The certainty equivalent is a figure representing the amount somebody would accept as a guaranteed payment rather than instead choosing a higher payment that is not guaranteed. The amount will vary depending on how risk-averse the person involved is. The concept can be used both in general statistics and probability, and in a specific context of financial investments.
A simple example of the certainty equivalent would be a parent who offers their child the choice between a weekly allowance of $10 (USD), or to have the allowance be dependent on whether their softball team wins that week's game, with $20 allowance if they win and nothing if they lose. If the team usually plays well, the child may take that option. The parent may then offer to increase the guaranteed option to $15. The child may decide this is now a better choice than taking the risk. In this situation, the child's certainty equivalent is thus $15.

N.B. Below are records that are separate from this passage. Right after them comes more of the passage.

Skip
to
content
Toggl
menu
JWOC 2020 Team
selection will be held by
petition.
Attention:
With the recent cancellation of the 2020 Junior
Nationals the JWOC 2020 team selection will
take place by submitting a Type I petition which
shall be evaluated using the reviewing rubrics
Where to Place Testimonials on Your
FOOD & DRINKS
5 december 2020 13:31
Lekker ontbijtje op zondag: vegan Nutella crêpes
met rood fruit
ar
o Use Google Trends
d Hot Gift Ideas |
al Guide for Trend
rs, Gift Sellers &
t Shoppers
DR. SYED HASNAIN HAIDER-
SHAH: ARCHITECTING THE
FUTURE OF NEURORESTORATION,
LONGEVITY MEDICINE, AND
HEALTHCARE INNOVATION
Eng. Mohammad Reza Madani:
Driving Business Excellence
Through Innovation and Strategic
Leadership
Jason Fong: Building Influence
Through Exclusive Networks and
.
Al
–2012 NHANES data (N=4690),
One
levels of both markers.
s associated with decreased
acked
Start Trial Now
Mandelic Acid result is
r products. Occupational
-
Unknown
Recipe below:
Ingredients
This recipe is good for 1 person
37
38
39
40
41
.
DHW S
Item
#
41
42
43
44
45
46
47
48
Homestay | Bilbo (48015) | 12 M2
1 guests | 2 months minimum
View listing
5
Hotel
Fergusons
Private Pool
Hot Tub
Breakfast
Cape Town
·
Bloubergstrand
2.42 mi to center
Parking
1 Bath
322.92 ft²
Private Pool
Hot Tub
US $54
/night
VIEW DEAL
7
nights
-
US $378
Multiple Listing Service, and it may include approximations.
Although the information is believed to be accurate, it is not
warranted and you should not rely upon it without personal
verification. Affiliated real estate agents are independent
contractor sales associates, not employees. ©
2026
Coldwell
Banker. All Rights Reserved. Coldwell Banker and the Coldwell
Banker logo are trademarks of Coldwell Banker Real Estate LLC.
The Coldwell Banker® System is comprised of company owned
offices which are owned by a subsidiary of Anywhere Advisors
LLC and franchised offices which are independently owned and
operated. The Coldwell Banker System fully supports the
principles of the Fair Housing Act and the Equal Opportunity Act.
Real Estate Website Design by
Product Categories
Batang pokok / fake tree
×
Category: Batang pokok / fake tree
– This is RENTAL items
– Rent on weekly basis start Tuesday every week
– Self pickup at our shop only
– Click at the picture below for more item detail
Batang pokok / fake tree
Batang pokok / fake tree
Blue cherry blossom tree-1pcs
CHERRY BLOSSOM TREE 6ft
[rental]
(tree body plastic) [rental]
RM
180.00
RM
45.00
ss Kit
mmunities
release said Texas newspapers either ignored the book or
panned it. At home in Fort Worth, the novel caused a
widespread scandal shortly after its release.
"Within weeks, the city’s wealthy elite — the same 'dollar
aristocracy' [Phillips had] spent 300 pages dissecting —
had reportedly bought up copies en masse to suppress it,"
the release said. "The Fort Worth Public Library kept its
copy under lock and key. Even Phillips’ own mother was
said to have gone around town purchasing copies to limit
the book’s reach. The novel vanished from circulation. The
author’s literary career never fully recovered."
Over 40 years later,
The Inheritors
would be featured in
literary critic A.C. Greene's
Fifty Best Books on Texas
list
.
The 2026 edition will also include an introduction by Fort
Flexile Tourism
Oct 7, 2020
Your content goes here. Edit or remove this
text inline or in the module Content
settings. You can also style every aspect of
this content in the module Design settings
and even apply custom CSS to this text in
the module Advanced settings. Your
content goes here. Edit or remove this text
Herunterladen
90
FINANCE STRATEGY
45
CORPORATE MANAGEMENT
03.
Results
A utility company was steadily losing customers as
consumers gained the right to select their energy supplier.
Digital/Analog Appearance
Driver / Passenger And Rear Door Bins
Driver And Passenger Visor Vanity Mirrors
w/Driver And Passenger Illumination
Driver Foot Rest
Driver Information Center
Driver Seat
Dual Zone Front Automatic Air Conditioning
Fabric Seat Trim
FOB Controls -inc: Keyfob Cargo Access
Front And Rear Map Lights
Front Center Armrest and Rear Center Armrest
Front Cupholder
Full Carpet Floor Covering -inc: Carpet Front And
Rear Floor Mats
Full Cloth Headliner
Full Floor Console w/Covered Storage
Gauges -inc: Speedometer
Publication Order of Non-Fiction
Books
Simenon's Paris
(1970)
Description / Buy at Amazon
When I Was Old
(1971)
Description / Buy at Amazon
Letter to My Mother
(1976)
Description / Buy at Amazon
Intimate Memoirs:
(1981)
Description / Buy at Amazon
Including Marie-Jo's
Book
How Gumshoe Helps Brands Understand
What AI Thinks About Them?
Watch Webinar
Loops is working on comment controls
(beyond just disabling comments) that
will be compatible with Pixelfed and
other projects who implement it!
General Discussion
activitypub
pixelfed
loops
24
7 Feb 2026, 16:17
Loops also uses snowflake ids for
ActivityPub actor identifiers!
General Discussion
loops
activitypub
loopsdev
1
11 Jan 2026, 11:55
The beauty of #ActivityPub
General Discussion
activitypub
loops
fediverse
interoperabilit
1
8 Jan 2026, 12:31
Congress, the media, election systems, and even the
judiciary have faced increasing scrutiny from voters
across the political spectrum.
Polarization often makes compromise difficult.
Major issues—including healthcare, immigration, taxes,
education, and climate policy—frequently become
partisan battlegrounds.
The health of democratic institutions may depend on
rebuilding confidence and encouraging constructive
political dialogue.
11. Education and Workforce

In and of itself, the certainty equivalent is simply a number and of little use to economist or investment analysts. Where it becomes more useful is in plotting a graph where the certainty equivalent is tracked as a variable is changed. The two variables will usually be the amount of money at stake and the potential winnings or return. The graph may be modified depending on how risky the proposition under examination is. Such a graph, and the accompanying analysis, may be useful for a company considering issuing bonds or shares. It will give them some insight into the amount of potential returns it would have to offer to persuade a particular proportion of investors to switch from risk-free savings to risky investments.
One potential problem with the certainty equivalent is that different people have different attitudes to risk. The certainty equivalent will be lower for a risk-averse person as they will settle for a relatively low guaranteed amount rather than take the risk. For somebody less concerned about risk, the certainty equivalent will be higher as it will take a higher guarantee for them to be persuaded to give up the possibility of a higher return.
Exploring this concept can be both a frustrating and illuminating exercise for analysts. This is because it can expose how most people have an illogical attitude to risk. For example, many people regularly play the lottery, even though the combination of the prizes available and the chances of winning mean that statistically they will wind up worse off from playing. At the same time, most people take out insurance policies, even though the combination of the premiums charged, the amount of cover provided, and the likelihood of making a claim means that statistically people taking out insurance will wind up worse off.